I Am Cuba (1964)
8/10
Overwhelming propaganda
19 May 2020
I still remember the excitement when I saw this film for the first time in an arthouse in the '90s. The film had just undergone a restauration financed by Martin Scorsese and Francis Ford Coppola.

Director Mikhail Kalatozov is known for "The cranes are flying" (1957). A film critical on the Soviet system and characteristic of the greater artistic freedom of the Chroesjtsjov years. In 1964 the Chroesjtsjov years are over, the Brezjnev years are begun, and Kalatozov is making a propaganda movie.

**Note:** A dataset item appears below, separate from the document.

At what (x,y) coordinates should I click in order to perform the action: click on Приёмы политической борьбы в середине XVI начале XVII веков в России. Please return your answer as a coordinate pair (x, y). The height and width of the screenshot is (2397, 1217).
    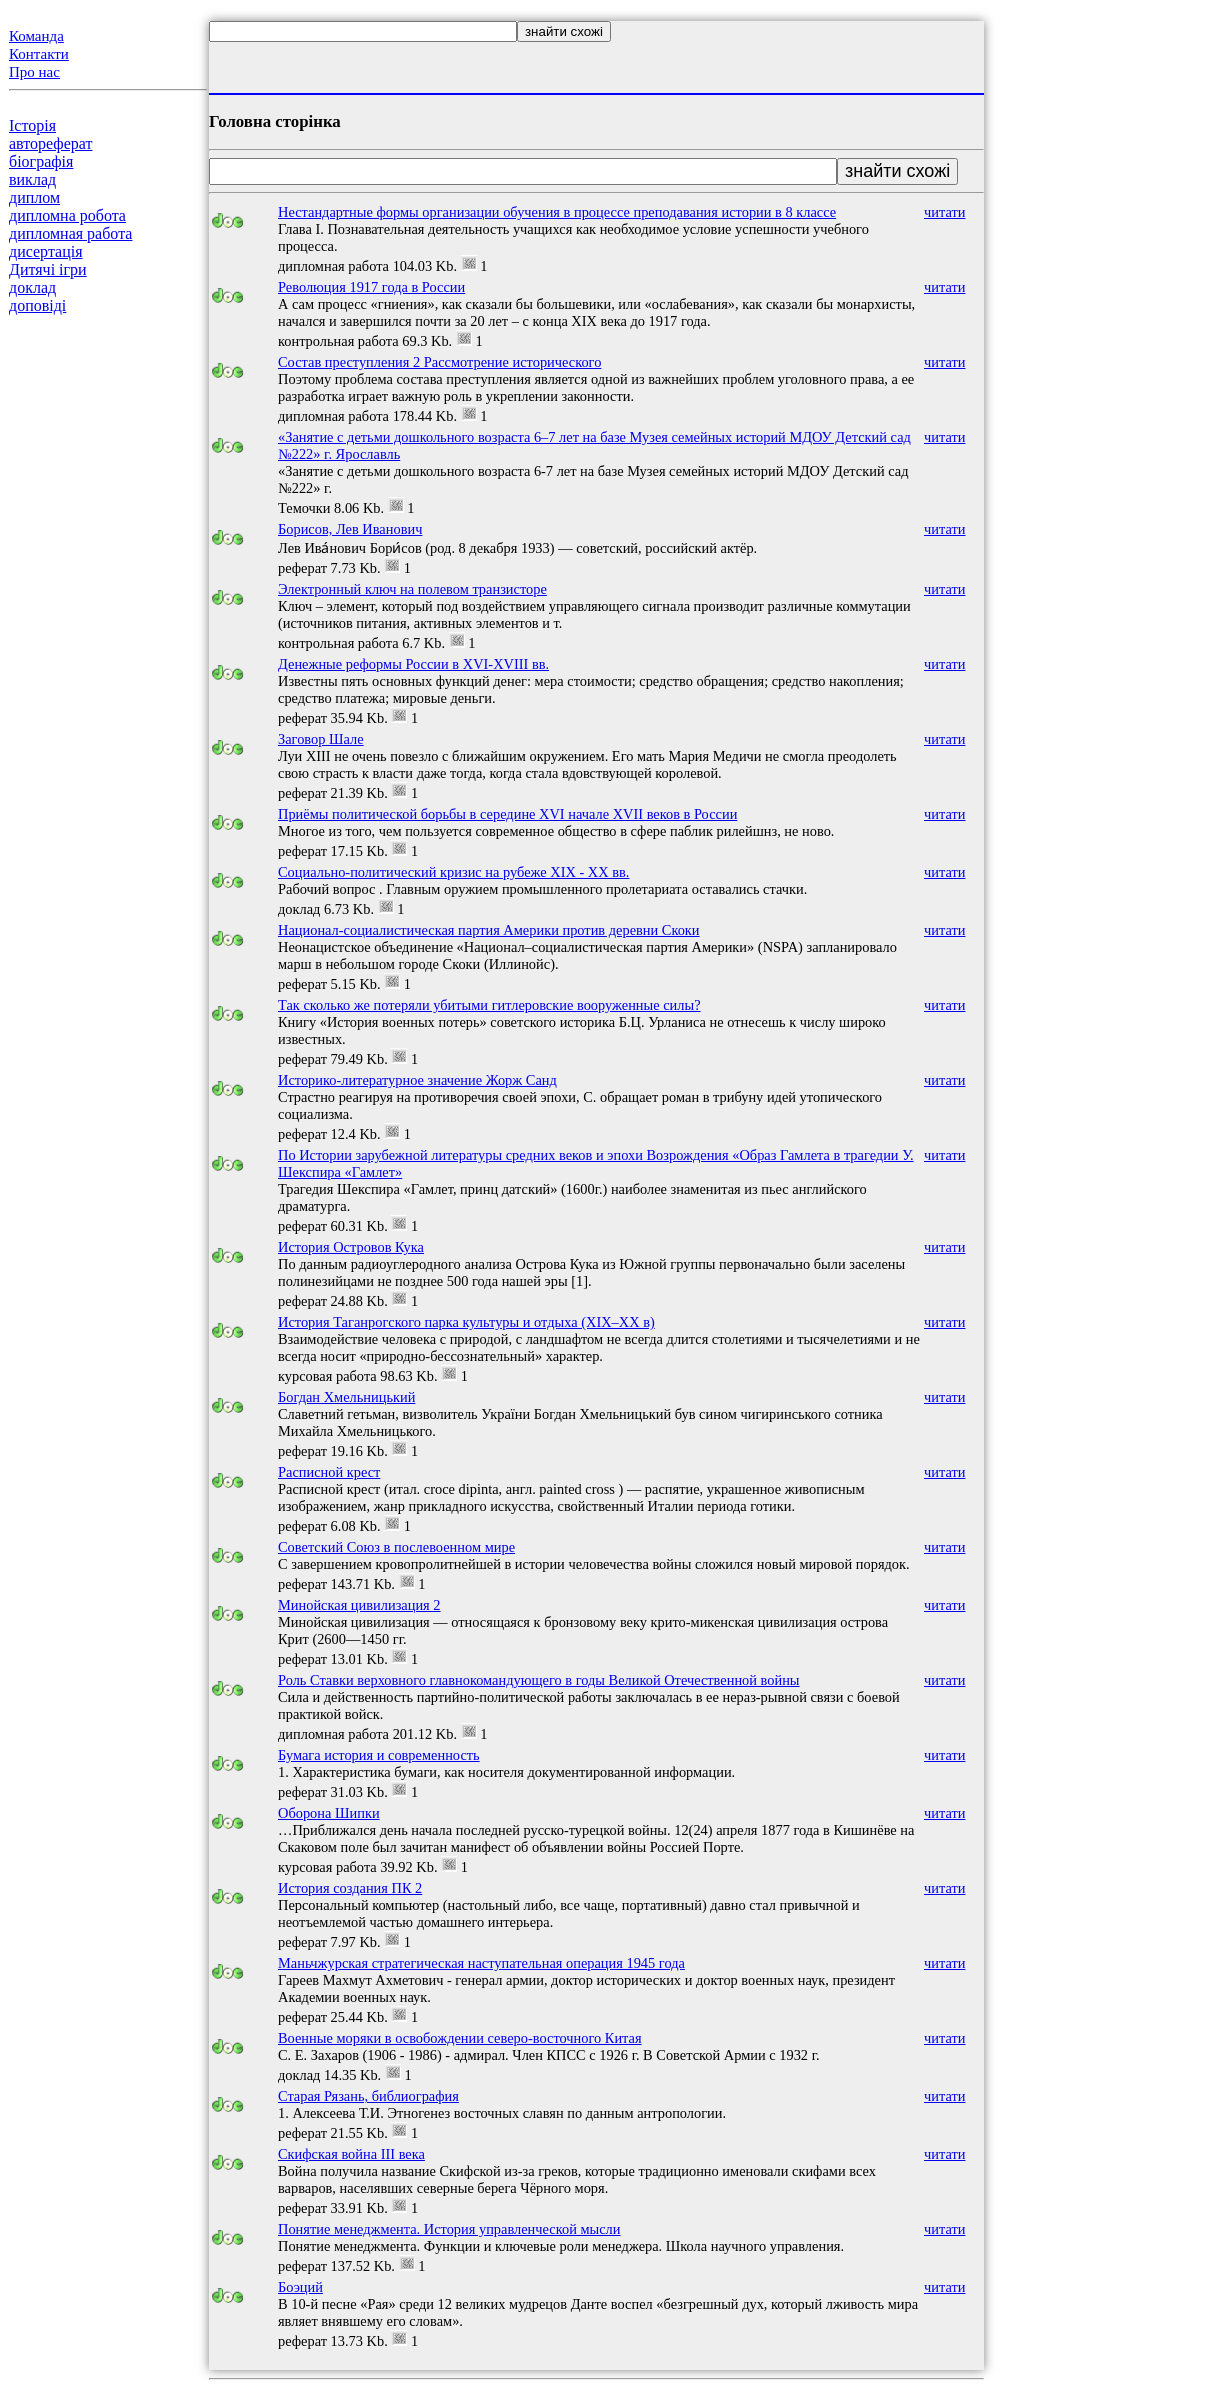     Looking at the image, I should click on (507, 814).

But what for a propaganda movie! The film consists of four episodes. Two episodes about Americans misbehaving themselves in Cuba, and two episodes idolizing the liberator Castro. Particularly the first two episodes on the Americans make an impression. In the beginning there is a scene where the camara moves between a partying crowd and ends underwater in a swimming pool, and that in a time long before the handheld camera!

But in 1964 Castro was no longer a liberator but the new dicatator, and the Cubans did not warm up for the story the movie told them. After circulation in Soviet cinema's "Soy Cuba" went to the attic of film history, until Martin Scorsese and Francis Ford Coppola gave the film a second life.